Weather Temperature Model

The Forecast Has a Price

How we harness the world's most powerful weather supercomputers, correct their blind spots, and find the moments when prediction markets get the weather wrong.

Every day, Polymarket runs prediction markets asking a deceptively simple question: "What will the high temperature be in [city] tomorrow?" Traders buy and sell shares on exact temperature brackets like "72°F" or "24°C," and the price of each share reflects the crowd's consensus probability that the temperature will land in that bracket.

The market is a roulette wheel with 20+ slots, except instead of random chance, the outcome is governed by atmospheric physics. The crowd places their chips. Our job is to figure out which slots are overpriced and which are underpriced.
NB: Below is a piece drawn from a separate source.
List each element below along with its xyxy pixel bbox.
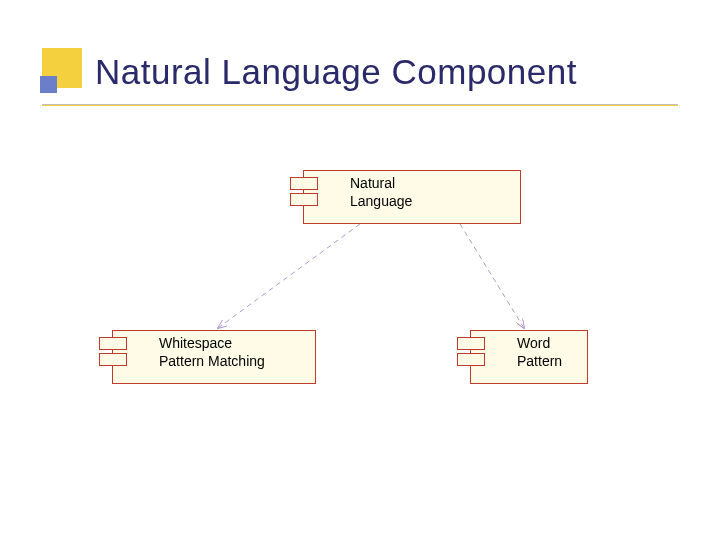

We do not try to out-predict the weather. The world's meteorological agencies spend billions of dollars on that problem and they are very good at it. Instead, we stand on their shoulders: we ingest their ensemble forecasts, scrub out systematic errors, build calibrated probability distributions, and compare them against what the market is pricing. When the crowd disagrees with the physics, we act.

The Challenge

Why Temperature Markets Are Deceptively Complex

Predicting whether tomorrow will be "warm" or "cold" is easy. Your weather app does that just fine. But predicting that the high will land in a specific 1-degree bracket out of 20+ possible outcomes is a fundamentally different problem. It is the difference between guessing that a dart will hit the board versus calling the exact number it lands on. Most people can feel the direction. Almost nobody gets the precision right.

Bracket Precision

Markets resolve to exact degree brackets. Being off by just 1° means the difference between a winning and losing position.

Station Specificity

Markets resolve at a specific weather station, not a city average. Microclimates near airports can diverge from downtown conditions.

Forecast Bias

Raw weather models have systematic biases that vary by location, season, and model. Uncorrected forecasts lead to miscalibrated probabilities.
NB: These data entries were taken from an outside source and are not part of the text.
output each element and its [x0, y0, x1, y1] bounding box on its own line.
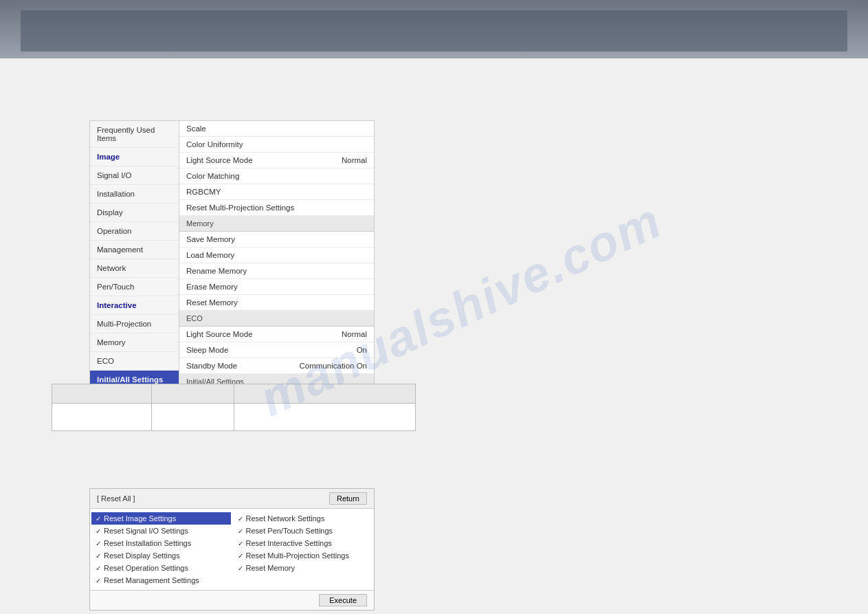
menu-row-sleep-mode[interactable]: Sleep Mode On	[179, 342, 374, 358]
check-icon: ✓	[96, 515, 101, 523]
table-header-col1	[52, 384, 152, 404]
reset-dialog-footer: Execute	[90, 590, 374, 610]
reset-dialog-header: [ Reset All ] Return	[90, 489, 374, 509]
reset-option-display[interactable]: ✓ Reset Display Settings	[96, 549, 227, 562]
sidebar-item-signal-io[interactable]: Signal I/O	[90, 166, 179, 185]
check-icon: ✓	[96, 577, 101, 584]
reset-dialog: [ Reset All ] Return ✓ Reset Image Setti…	[89, 488, 375, 611]
table-header-col2	[151, 384, 234, 404]
sidebar-item-network[interactable]: Network	[90, 259, 179, 278]
section-memory: Memory	[179, 216, 374, 232]
sidebar-item-eco[interactable]: ECO	[90, 352, 179, 371]
table-cell-col1	[52, 404, 152, 431]
sidebar-item-operation[interactable]: Operation	[90, 222, 179, 241]
check-icon: ✓	[238, 552, 243, 560]
menu-row-rename-memory[interactable]: Rename Memory	[179, 263, 374, 279]
menu-row-scale[interactable]: Scale	[179, 121, 374, 137]
reset-option-operation[interactable]: ✓ Reset Operation Settings	[96, 562, 227, 574]
reset-option-management[interactable]: ✓ Reset Management Settings	[96, 574, 227, 586]
reset-option-pen-touch[interactable]: ✓ Reset Pen/Touch Settings	[238, 525, 369, 537]
check-icon: ✓	[96, 552, 101, 560]
sidebar-item-memory[interactable]: Memory	[90, 333, 179, 352]
reset-option-interactive[interactable]: ✓ Reset Interactive Settings	[238, 537, 369, 549]
menu-row-color-matching[interactable]: Color Matching	[179, 168, 374, 184]
sidebar-item-frequently-used[interactable]: Frequently Used Items	[90, 121, 179, 148]
menu-row-save-memory[interactable]: Save Memory	[179, 232, 374, 248]
sidebar-item-display[interactable]: Display	[90, 204, 179, 222]
menu-row-rgbcmy[interactable]: RGBCMY	[179, 184, 374, 200]
menu-row-standby-mode[interactable]: Standby Mode Communication On	[179, 358, 374, 374]
table-cell-col3	[234, 404, 416, 431]
menu-sidebar: Frequently Used Items Image Signal I/O I…	[90, 121, 179, 406]
check-icon: ✓	[238, 540, 243, 547]
header-inner	[21, 10, 847, 52]
table-cell-col2	[151, 404, 234, 431]
reset-option-image-settings[interactable]: ✓ Reset Image Settings	[91, 512, 231, 525]
check-icon: ✓	[238, 515, 243, 523]
menu-row-color-uniformity[interactable]: Color Uniformity	[179, 137, 374, 153]
check-icon: ✓	[96, 540, 101, 547]
sidebar-item-installation[interactable]: Installation	[90, 185, 179, 204]
menu-row-reset-memory[interactable]: Reset Memory	[179, 295, 374, 311]
check-icon: ✓	[238, 527, 243, 535]
menu-row-erase-memory[interactable]: Erase Memory	[179, 279, 374, 295]
reset-dialog-title: [ Reset All ]	[97, 494, 135, 503]
check-icon: ✓	[96, 564, 101, 572]
table-header-col3	[234, 384, 416, 404]
reset-options: ✓ Reset Image Settings ✓ Reset Signal I/…	[90, 509, 374, 590]
reset-option-multi-projection[interactable]: ✓ Reset Multi-Projection Settings	[238, 549, 369, 562]
sidebar-item-interactive[interactable]: Interactive	[90, 296, 179, 315]
reset-col-left: ✓ Reset Image Settings ✓ Reset Signal I/…	[90, 509, 232, 590]
menu-panel: Frequently Used Items Image Signal I/O I…	[89, 120, 375, 406]
menu-row-eco-light-source-mode[interactable]: Light Source Mode Normal	[179, 327, 374, 342]
menu-row-load-memory[interactable]: Load Memory	[179, 248, 374, 263]
menu-row-reset-multi-projection[interactable]: Reset Multi-Projection Settings	[179, 200, 374, 216]
menu-row-light-source-mode[interactable]: Light Source Mode Normal	[179, 153, 374, 168]
section-eco: ECO	[179, 311, 374, 327]
header-bar	[0, 0, 868, 58]
info-table	[52, 384, 416, 431]
sidebar-item-image[interactable]: Image	[90, 148, 179, 166]
menu-content: Scale Color Uniformity Light Source Mode…	[179, 121, 374, 406]
reset-option-installation[interactable]: ✓ Reset Installation Settings	[96, 537, 227, 549]
execute-button[interactable]: Execute	[319, 594, 367, 606]
reset-col-right: ✓ Reset Network Settings ✓ Reset Pen/Tou…	[232, 509, 375, 590]
sidebar-item-pen-touch[interactable]: Pen/Touch	[90, 278, 179, 296]
sidebar-item-multi-projection[interactable]: Multi-Projection	[90, 315, 179, 333]
reset-option-memory[interactable]: ✓ Reset Memory	[238, 562, 369, 574]
reset-option-signal-io[interactable]: ✓ Reset Signal I/O Settings	[96, 525, 227, 537]
reset-option-network[interactable]: ✓ Reset Network Settings	[238, 512, 369, 525]
check-icon: ✓	[238, 564, 243, 572]
return-button[interactable]: Return	[329, 492, 367, 505]
check-icon: ✓	[96, 527, 101, 535]
sidebar-item-management[interactable]: Management	[90, 241, 179, 259]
The opportunity: Most traders rely on a single weather app or rough estimates. We aggregate hundreds of ensemble members from multiple world-class forecast systems, correct their biases, and compute true probability distributions. When the crowd gets the shape of uncertainty wrong, the edge can be significant.

The Ensemble Engine

The Ensemble Advantage

Imagine you need to estimate the temperature tomorrow. You could ask one expert, but even the best meteorologist has blind spots. Now imagine assembling a jury of over 200 independent experts, each running their own physics simulation of the atmosphere with slightly different starting conditions. Some emphasize ocean currents. Others weight solar radiation or jet stream positioning differently. Each produces a slightly different forecast.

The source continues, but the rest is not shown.